The subdirs are about:
debug/ <empty>
fs/ specific filesystems
binfmt_misc <linux/Documentation/binfmt_misc.txt>
kernel/ global kernel info / tuning
open file / inode tuning
miscellaneous stuff
net/ networking stuff, for documentation look in:
<linux/Documentation/networking/>
proc/ <empty>
vm/ memory management tuning
buffer and cache management
These are the subdirs I have on my system. There might be more
or other subdirs in another setup. If you see another dir, I'd
really like to hear about it :-)
Documentation for /proc/sys/kernel/* version 0.1
(c) 1998, Rik van Riel <H.H.vanRiel@fys.ruu.nl>
For general info and legal blurb, please look in README.

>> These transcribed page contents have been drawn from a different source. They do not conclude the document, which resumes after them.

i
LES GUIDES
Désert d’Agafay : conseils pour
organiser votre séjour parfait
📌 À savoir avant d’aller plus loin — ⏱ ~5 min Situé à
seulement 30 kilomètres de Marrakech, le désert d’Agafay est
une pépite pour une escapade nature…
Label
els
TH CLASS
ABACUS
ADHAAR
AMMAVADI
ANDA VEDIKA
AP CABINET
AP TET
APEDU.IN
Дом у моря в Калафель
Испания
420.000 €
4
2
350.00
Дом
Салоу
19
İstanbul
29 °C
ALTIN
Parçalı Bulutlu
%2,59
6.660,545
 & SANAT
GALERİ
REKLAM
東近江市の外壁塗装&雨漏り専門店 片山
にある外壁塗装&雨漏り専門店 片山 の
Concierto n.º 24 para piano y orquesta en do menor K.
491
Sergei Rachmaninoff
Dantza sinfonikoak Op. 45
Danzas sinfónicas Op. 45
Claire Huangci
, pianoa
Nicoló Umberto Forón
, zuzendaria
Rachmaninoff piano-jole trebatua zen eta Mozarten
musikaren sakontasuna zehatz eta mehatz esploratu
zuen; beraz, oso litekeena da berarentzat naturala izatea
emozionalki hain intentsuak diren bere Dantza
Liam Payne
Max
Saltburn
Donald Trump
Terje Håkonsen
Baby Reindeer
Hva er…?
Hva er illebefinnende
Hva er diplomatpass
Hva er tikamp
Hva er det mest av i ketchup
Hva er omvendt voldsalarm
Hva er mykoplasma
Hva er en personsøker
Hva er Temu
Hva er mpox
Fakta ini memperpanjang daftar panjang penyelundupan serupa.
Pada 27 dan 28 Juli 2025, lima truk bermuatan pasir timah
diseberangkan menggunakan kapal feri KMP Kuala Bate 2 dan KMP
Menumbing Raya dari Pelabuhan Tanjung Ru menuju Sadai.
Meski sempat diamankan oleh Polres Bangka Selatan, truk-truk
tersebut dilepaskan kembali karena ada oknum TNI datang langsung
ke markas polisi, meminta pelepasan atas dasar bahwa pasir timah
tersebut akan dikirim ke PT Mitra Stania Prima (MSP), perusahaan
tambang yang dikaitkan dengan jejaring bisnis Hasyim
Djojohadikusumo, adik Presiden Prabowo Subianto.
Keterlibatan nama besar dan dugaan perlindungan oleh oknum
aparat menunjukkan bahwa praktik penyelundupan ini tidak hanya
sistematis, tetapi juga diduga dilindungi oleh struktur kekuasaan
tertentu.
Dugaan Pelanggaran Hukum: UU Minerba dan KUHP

This file contains documentation for the sysctl files in
/proc/sys/kernel/ and is valid for Linux kernel version 2.1.
The files in this directory can be used to tune and monitor
miscelaneous and general things in the operation of the Linux
kernel. Since some of the files _can_ be used to screw up your
system, it is advisable to read both documentation and source
before actually making adjustments.
Currently, these files are in /proc/sys/kernel:
- ctrl-alt-del
- dentry-state
- domainname
- file-max
- file-nr
- hostname
- inode-max
- inode-nr
- inode-state
- osrelease
- ostype
- panic
- printk
- securelevel
- version
ctrl-alt-del:
When the value in this file is 0, ctrl-alt-del is trapped and
sent to the init(1) program to handle a graceful restart.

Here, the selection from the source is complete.